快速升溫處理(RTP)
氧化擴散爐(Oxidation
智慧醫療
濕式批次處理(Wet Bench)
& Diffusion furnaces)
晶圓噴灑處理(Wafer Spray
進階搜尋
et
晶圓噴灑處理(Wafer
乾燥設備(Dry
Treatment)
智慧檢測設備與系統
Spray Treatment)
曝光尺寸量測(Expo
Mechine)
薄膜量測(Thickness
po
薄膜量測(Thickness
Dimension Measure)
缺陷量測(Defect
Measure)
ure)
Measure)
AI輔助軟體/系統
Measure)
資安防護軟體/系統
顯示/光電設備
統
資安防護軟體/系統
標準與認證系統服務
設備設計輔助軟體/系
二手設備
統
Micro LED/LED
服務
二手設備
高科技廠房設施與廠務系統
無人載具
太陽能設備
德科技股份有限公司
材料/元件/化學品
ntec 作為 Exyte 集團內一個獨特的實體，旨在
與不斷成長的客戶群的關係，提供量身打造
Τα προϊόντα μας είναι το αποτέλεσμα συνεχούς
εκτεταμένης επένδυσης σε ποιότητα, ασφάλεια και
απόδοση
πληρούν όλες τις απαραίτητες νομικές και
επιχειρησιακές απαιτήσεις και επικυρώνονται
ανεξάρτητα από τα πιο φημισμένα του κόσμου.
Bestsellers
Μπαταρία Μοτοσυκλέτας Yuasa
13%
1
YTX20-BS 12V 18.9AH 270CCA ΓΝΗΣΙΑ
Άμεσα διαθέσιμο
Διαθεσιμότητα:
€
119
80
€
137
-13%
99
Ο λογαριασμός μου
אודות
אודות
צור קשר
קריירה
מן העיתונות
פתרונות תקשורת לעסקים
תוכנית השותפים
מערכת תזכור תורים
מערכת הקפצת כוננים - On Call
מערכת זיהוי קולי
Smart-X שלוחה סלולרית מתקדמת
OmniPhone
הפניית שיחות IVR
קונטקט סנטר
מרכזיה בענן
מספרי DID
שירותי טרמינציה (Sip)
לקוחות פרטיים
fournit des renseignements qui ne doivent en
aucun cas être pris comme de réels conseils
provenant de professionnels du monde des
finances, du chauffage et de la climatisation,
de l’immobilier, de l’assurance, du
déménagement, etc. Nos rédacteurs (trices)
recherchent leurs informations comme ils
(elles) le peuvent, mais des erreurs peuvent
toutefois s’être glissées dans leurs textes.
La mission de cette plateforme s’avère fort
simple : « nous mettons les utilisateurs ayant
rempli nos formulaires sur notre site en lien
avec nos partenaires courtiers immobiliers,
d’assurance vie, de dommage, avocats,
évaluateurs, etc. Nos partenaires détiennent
■ ■ ■ ■ ■ ■ ■
--- ACTION ITEM ---
In the records above, how many lines contain the word "être"? Give the number alone.

--- ANSWER TO THIS TASK ---
2